The program once was affiliated with DARE, according to John Bailey, a 16-year instructor with the program. Even though DARE has been discontinued, the anti-drug message still exists in the program, he said.

"We don't get into the hard drugs like what was in DARE. We just try to give them a brief overview of the drugs, what they are and make sure they know there is an alternative to them," he said.

Those ages 7 to 15 can participate each year in the program, Bailey said.

The first day of the program at Greenbrier includes an overview of safe ways to handle fish, the anatomy of fish, and lessons about pollution in the Potomac River and conservation, Bailey said. The remaining days are dedicated to fishing in the lake. The first day, the youngsters use a net, while during the final three days, they use rods and reels, Bailey said.

On Wednesday at Greenbrier State Park, the program went to the lake for the first time this week.

"We've had 100 percent of the kids catch a fish on their first day so far this summer. Even if they don't catch anything, some come back the next day and catch 10. That's what fishing is about," said Mark Davis, one of the instructors.

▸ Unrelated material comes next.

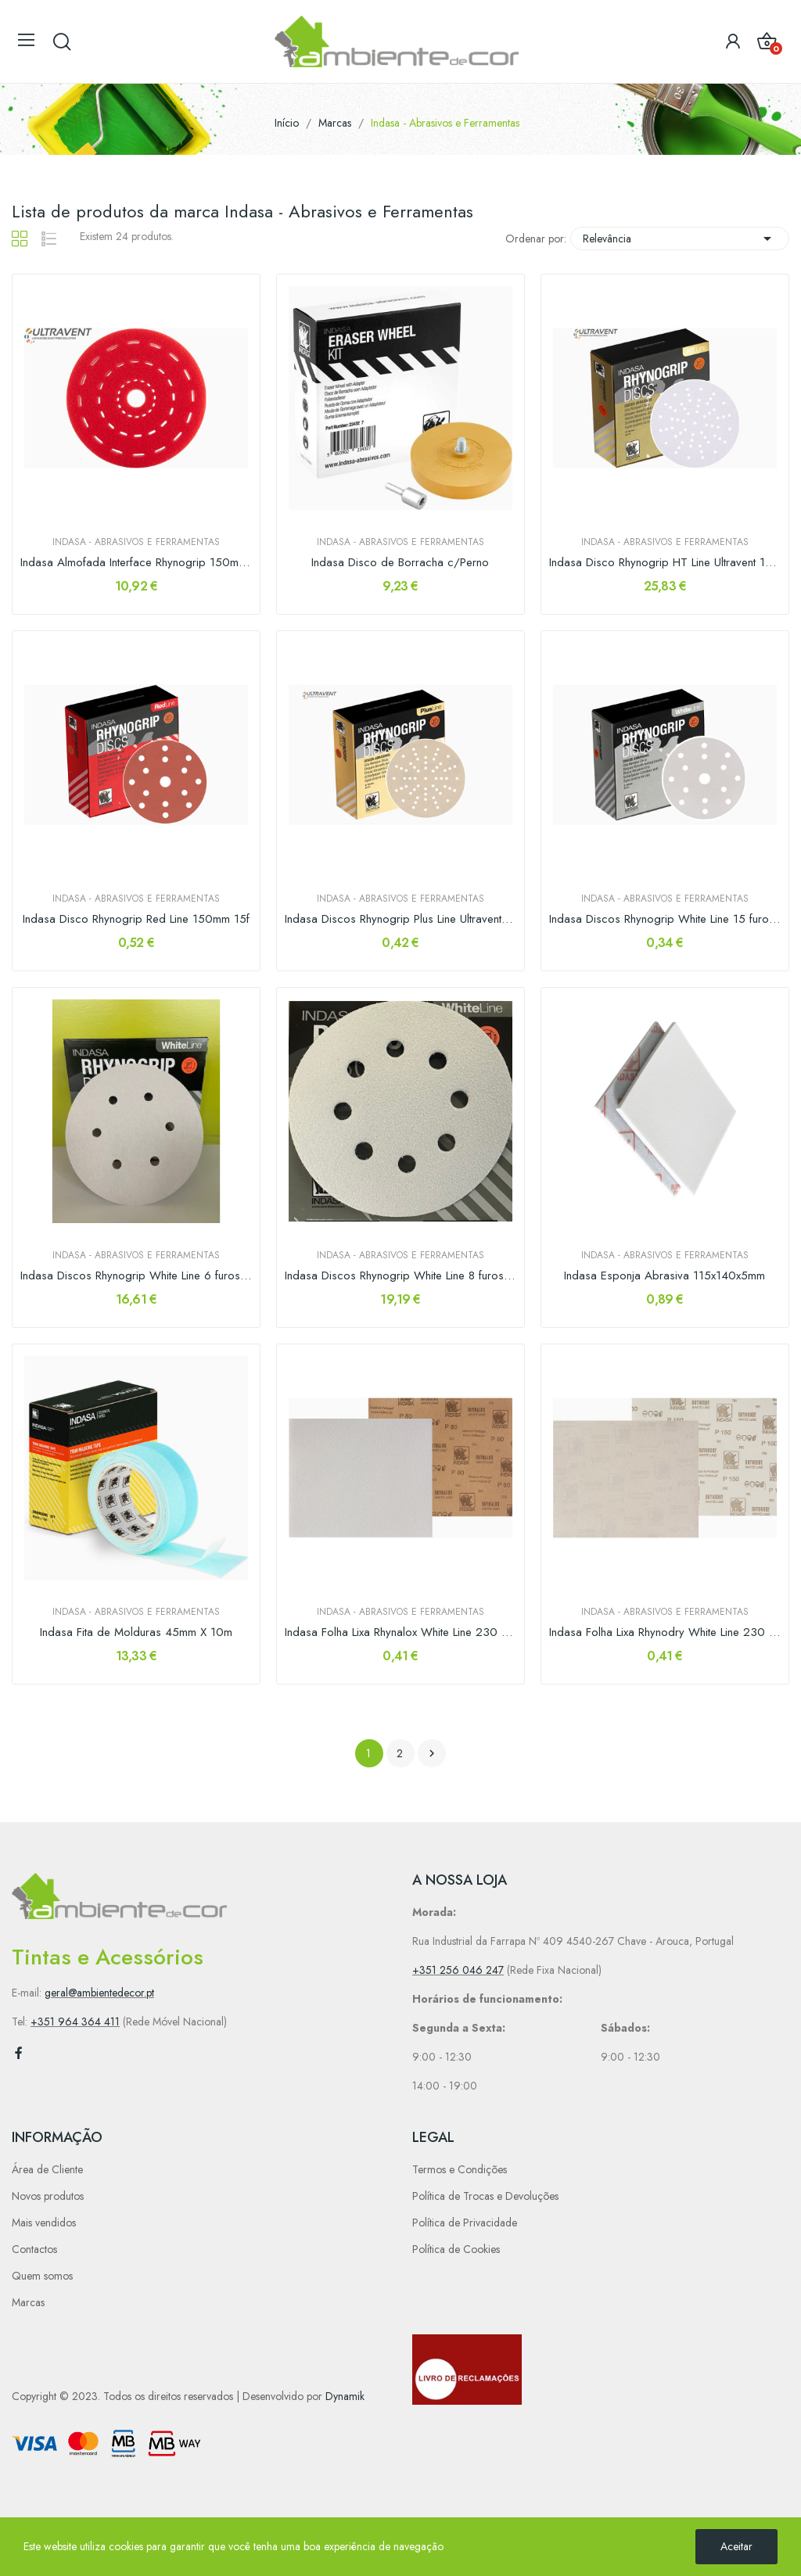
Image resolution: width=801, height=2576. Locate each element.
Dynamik (345, 2396)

For Chris Hackett, 10, of Hagerstown, the program provides just another day at the lake.

"I've been fishing before. I caught a large-mouth bass about 12 inches long," he said.

Marrisa Frederickson, 9, of Hagerstown, is a fishing novice but she caught four sunfish in a span of 45 minutes.

"After this week, we hope we have 18 fishermen. Basically, our goal is for these kids to become self-sufficient. In other words, if they're out in a body of water somewhere, they can catch their own food," Bailey said.